The room phone rings. Danny figures it’s probably Bernie with more bad news, but it ain’t.

“Danny?” his mother asks.

“How did you get this number?”

“I’m so sorry about Terri,” Madeleine says. “I’m very fond of her.”

“What do you want?”

“I want you to get out of there,” Madeleine says.
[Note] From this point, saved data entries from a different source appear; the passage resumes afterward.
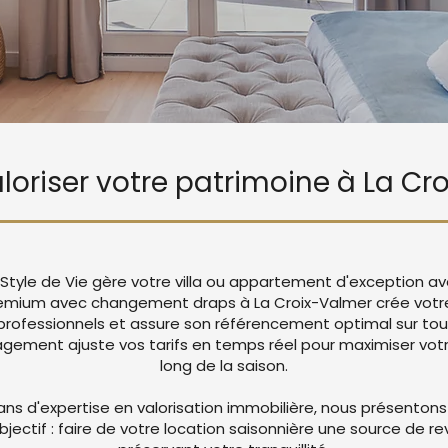
aloriser votre patrimoine à La C
 Style de Vie gère votre villa ou appartement d'exception a
remium avec changement draps à La Croix-Valmer crée vot
rofessionnels et assure son référencement optimal sur tou
ement ajuste vos tarifs en temps réel pour maximiser votre
long de la saison.
ans d'expertise en valorisation immobilière, nous présentons
objectif : faire de votre location saisonnière une source de r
“What do you know about it?” Danny asks.

“Let’s just say I follow you from afar,” Madeleine says. “Remotely, as you requested. You asked me to stay out of your life and so far I’ve honored your wishes. But, Danny, what are you going to do?”

“I don’t know.”

“Not knowing is not good enough,” Madeleine says. “You have a wife and a child—you don’t have the luxury of indecision. You have to get out. If there isn’t an indictment on you, there will be. Or the Morettis will kill you.”

“Terri’s dying.”

“All the more reason you have to go,” Madeleine says. “Your child is going to be without a mother—”

“Like me?”

She takes the punch and then says, “And if you stand there paralyzed and stay a child yourself, Ian is going to be without a father, too, because you’ll be dead or in prison. Do you love your son, Danny?”

“Of course I do.”

“Then you have to go,” she says. “For his sake.”

“I can’t leave Terri.”

“It’s what she’d want,” Madeleine says.

“How do you know what she’d want?”

Madeleine says, “I’m a mother.”

Danny hangs up.

Then he goes down to the chapel.



Jardine has Ron Laframboise’s balls in a vise.

Not literally, but he might as well have, the way Ronny’s squirming and twisting, his brain cooking as he tries to figure a way out.

He’s sitting on the old sofa in his apartment, where he got busted with two grams of coke and an unregistered handgun, a combo plate for which the bill comes to thirty years, without the tip.

“There’s only one way out, Ronny,” Jardine says. “I want to know where Liam has the rest of the dope.”

“I don’t know.”

“But you do know where he is,” Jardine says. “You’re one of Liam’s bodyguards, and to guard his body, you have to know where it is. So where is it?”

“At this very moment?” Ronny asks.

“Good, play games,” Jardine says. “I can play games, too. My favorite is Send the Dumb Frog to the Worst Supermax You Can Think of and Make Sure He Gets Put In with the Spics, Where He Becomes a Pincushion.”

Ronny twists and squirms.

“Let me ask it this way,” Jardine says. “If Liam Murphy was looking at dying behind bars, and his out was giving you up, what do you think he’d do?”

Ronny knows the answer.

He tells Jardine about the safe house in Lincoln.



Pam shoves clothes into her bag.

Because Liam keeps telling her to hurry. “They could be here any second.”

“Who?”

“The Morettis or the feds,” Liam says. “It doesn’t matter which. Jesus Christ, hurry up.”

Liam’s been in a state since Bernie called with the news of the raid on the Gloc. He’s coked up anyway, and then when he turned on the TV and saw his father being led into the car, he got all the more jacked up.

He takes the three bricks of heroin from under the bed and shoves them into his suitcase. “Thank fucking God I took these to sell, so we have something. Fucking Danny Ryan and his ‘wait’ bullshit, look what happened. Nobody listens to Liam.”

He grabs her bag and zips it shut. “Enough. Let’s go.”

“Where are we going?”

“You know what, Pam?” Liam asks. “Why don’t we sit down and have a nice long chat about the future? We can just sit here and share our feelings until the door crashes in, how about that?”